Onde a Via Láctea termina? É uma pergunta intuitiva com uma resposta surpreendentemente difícil. Como vivemos dentro da galáxia, não temos a visão externa fácil que os astrônomos têm ao estudar outras espirais. Mais importante ainda, uma galáxia normalmente não para em uma borda nítida. Suas estrelas simplesmente ficam mais difusas com a distância, tornando “a borda” tanto um problema de definição quanto de medição.

Um novo estudo destacado pelo Universe Today propõe uma resposta mais clara ao focar não nas estrelas soltas mais externas, mas no limite do disco formador de estrelas da Via Láctea. Nesse enquadramento, os pesquisadores situam a borda entre 11,28 e 12,15 quiloparsecs do centro galáctico, ou cerca de 40 mil anos-luz.

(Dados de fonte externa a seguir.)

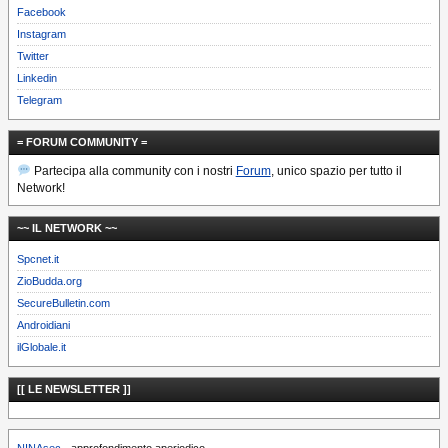
Facebook
Instagram
Twitter
Linkedin
Telegram
= FORUM COMMUNITY =
Partecipa alla community con i nostri
Forum
, unico spazio per tutto il
Network!
~~ IL NETWORK ~~
Spcnet.it
ZioBudda.org
SecureBulletin.com
Androidiani
ilGlobale.it
[[ LE NEWSLETTER ]]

Esse resultado não significa que não existam estrelas além do limite. Ele diz algo mais específico e útil: para além desse raio, a principal estrutura de formação estelar da Via Láctea parece dar lugar a uma população cada vez mais moldada pela migração do que pelo nascimento local contínuo.

Como a equipe abordou o problema

Os pesquisadores usaram estimativas de idade de mais de 100 mil estrelas gigantes com dados do APOGEE-DR17, LAMOST-DR3 e Gaia. Em vez de tentar traçar diretamente uma borda visível, buscaram um padrão que ligasse a idade estelar à distância do centro galáctico.

O que encontraram foi uma relação em forma de U. Mais perto do centro, as estrelas são mais velhas. Ao se mover para fora, as estrelas se tornam progressivamente mais jovens até certo ponto. Além desse ponto, a tendência se inverte e as estrelas voltam a ficar mais velhas. A equipe interpreta o fundo desse U como o fim do disco formador de estrelas da Via Láctea.

Esse é um movimento inteligente porque substitui um corte vago de brilho por uma definição baseada em população. A “borda” já não é apenas onde a matéria se torna rarefeita. É onde a galáxia parece parar de formar estrelas como parte da estrutura principal de seu disco.